Rilonacept, an inhibitor of the protein interleukin-1 (IL-1), significantly reduced acute gout flares that occur when initiating uric acid-lowering therapy, a phase II clinical trial found.
Results of the trial—the first placebo-controlled study investigating IL-1 targeted therapy in prevention of gout flares—show rilonacept to be generally well tolerated with no serious infections or treatment-related serious adverse events reported. Full findings are published in Arthritis & Rheumatism
, a journal of the American College of Rheumatology (ACR).
Patients with gout—a type of inflammatory arthritis caused by the crystallization of urates in soft tissues—experience severe pain and swelling, often affecting the feet. A recent study also published in Arthritis & Rheumatism reported that doctor-diagnosed gout has risen over the past twenty years and now affects 8.3 million individuals in the U.S. Previous research shows that while gout attacks typically resolve spontaneously over several days, urate crystals remain in the joint, which can lead to recurrent attacks and if left untreated may permanently damage joints.
"To reduce deposits of crystals in the joints, we advise patients to initiate treatment with medications that lower levels of uric acid in the blood," said lead investigator Dr. H. Ralph Schumacher, Jr., Professor of Medicine at the University of Pennsylvania School of Medicine. The authors explain that in the early months of urate-lowering therapy, as crystal deposits are broken up, patients may experience gout attacks that are proposed to be due to the release of crystals from softened deposits. These urate crystals interact with cells that release interleukin-1 (IL-1) which can lead to a cascade of inflammation and acute joint pain flares.

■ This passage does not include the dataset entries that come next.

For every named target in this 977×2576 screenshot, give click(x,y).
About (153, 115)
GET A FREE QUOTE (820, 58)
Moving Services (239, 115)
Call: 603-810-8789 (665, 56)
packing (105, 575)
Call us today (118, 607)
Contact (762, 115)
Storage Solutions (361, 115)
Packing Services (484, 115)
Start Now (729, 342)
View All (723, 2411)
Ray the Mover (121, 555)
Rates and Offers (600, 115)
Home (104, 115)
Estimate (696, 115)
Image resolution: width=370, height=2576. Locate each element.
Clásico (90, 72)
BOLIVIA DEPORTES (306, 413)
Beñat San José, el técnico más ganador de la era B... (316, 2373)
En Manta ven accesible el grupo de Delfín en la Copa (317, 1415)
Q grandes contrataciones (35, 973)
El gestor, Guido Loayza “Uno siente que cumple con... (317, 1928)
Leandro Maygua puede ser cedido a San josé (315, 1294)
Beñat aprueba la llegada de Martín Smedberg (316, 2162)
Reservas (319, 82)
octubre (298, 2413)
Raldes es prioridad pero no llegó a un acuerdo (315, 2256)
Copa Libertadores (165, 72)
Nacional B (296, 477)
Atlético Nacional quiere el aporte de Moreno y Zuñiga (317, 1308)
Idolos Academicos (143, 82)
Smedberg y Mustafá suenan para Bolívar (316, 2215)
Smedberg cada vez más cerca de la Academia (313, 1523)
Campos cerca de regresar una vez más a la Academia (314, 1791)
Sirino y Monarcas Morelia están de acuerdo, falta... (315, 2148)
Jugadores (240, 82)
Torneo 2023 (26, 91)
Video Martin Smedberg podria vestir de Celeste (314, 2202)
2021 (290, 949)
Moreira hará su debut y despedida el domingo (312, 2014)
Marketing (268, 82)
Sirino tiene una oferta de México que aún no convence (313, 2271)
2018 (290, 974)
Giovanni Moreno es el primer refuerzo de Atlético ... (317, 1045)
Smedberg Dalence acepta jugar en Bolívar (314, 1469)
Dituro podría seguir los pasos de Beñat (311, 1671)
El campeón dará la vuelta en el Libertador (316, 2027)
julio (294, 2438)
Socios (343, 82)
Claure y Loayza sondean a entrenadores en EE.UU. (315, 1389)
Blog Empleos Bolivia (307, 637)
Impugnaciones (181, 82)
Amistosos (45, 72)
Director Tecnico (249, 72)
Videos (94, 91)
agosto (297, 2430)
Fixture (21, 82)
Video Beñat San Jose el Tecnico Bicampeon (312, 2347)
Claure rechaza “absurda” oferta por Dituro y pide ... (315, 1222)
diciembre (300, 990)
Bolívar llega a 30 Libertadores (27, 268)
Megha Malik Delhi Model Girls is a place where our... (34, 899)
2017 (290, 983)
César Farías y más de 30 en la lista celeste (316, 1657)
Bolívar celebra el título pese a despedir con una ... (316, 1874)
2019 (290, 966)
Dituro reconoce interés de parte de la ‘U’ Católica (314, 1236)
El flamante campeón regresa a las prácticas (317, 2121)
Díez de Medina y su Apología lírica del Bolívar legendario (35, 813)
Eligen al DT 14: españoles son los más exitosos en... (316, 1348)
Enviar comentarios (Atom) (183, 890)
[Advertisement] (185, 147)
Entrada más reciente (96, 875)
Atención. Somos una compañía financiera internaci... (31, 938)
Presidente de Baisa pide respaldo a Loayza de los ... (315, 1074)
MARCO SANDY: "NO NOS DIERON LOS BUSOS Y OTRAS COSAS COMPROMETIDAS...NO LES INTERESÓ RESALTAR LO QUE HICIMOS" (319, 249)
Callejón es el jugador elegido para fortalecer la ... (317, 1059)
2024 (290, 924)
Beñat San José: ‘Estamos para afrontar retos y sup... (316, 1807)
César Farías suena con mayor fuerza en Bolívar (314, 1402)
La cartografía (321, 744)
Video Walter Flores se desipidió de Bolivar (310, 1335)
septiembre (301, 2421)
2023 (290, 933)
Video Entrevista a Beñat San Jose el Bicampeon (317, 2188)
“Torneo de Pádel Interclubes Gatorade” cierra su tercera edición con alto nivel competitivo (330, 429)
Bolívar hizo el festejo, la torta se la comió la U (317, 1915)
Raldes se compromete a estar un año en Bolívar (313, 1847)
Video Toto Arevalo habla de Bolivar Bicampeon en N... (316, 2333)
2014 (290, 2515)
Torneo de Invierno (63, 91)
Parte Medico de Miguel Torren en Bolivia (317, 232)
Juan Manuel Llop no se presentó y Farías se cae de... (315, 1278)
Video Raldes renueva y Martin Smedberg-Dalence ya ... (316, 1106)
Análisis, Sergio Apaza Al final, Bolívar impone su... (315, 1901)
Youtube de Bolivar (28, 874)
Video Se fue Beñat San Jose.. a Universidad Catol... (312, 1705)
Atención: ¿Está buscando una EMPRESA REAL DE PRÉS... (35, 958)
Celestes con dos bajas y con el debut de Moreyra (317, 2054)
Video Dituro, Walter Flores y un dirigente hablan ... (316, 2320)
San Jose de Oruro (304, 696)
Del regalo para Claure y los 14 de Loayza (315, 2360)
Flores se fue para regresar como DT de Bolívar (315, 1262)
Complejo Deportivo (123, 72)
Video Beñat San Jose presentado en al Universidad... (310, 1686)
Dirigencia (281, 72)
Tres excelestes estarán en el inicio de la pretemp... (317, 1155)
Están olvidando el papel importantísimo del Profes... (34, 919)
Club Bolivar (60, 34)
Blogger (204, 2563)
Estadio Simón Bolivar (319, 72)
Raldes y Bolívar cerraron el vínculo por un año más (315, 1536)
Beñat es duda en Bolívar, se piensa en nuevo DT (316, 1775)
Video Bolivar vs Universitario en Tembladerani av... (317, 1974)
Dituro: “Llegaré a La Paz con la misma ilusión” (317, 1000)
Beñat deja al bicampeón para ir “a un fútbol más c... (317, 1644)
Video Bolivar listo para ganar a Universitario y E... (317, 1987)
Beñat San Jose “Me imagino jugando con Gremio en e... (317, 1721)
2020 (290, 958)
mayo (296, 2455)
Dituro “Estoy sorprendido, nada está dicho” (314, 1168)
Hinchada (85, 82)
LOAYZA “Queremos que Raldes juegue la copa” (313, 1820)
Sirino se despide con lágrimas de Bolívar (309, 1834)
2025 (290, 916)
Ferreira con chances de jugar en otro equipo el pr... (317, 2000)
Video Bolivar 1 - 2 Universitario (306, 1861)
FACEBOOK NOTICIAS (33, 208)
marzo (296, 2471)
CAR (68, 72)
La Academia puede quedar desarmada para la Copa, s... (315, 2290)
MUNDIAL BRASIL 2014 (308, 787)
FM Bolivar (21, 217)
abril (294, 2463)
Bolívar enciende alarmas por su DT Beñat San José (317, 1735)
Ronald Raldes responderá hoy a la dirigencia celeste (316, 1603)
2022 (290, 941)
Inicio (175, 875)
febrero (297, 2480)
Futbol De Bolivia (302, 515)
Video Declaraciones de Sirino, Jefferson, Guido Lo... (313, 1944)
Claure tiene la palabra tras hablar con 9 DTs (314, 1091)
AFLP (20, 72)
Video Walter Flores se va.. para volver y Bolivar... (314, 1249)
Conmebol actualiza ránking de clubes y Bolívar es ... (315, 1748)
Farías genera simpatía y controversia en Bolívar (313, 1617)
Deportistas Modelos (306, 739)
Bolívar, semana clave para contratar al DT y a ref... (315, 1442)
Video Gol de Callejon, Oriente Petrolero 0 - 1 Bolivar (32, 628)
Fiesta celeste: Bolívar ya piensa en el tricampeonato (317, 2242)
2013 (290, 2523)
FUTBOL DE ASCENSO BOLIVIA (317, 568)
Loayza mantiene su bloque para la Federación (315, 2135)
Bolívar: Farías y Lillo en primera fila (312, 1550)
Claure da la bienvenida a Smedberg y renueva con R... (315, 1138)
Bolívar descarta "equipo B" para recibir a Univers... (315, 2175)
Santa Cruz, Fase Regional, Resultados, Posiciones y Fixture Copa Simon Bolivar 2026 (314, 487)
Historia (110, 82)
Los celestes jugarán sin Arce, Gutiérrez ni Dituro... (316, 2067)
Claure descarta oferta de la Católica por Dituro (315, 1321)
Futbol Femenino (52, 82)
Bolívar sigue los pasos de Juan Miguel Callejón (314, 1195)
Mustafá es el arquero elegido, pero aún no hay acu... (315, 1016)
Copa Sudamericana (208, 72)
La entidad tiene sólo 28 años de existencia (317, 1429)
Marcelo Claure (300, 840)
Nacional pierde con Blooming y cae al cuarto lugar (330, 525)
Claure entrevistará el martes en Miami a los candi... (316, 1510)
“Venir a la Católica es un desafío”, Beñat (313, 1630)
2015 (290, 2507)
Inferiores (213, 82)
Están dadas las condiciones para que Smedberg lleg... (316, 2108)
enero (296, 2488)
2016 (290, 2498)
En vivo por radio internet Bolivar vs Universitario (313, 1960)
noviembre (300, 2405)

Previous research has found that acute gout attacks brought on by uric acid-lowering therapy may make patients less likely to continue treatment. "Well tolerated drugs that reduce the risk of gout flares when initiating uric-acid lowering therapy could make patients more likely to continue important long-term treatments that control gout," added Dr. Schumacher.
Rilonacept—marketed under the brand name ARCALYST® to treat another disease—is designed to neutralize the protein IL-1 before it produces signals that can trigger inflammation. Thus, researchers looked to test the effectiveness of rilonacept in preventing gout flares and enrolled 83 patients at 27 study centers across the U.S. for a phase II clinical trial. Participants were 18 years of age or older and had gout, including a history of two or more gout flares within the prior year, as well as elevated blood levels of uric acid. Participants were randomized in a double blind fashion, with 41 administered rilonacept via subcutaneous injection (a double dose [320 mg], followed by (160 mg weekly for 16 weeks) and 42 administered weekly placebo. All patients were started on allopurinol (300mg/day) to reduce uric acid levels.
Trial results revealed a significantly lower number of gout flares in participants taking rilonacept with only 6 flares in the rilonacept arm compared with 33 in the placebo group. Researchers also observed fewer flares in patients treated with rilonacept as early as four weeks following the start of therapy. At the 12-week study point, only 15% of patients taking rilonacept had experienced gout flares compared to 45% of those in the placebo group. No deaths or serious infections occurred in either group. Common adverse events included infections reported in 15% of the rilonacept group compared with 26% with the placebo.
"This trial provides well-controlled evidence that this IL-1 blocker is effective in preventing acute gout flares in this setting," confirmed Dr. Schumacher. "Rilonacept appears safe and well tolerated and could increase patient adherence to long-term urate-lowering therapy." The authors recommend further evaluation of rilonacept in patients with gout.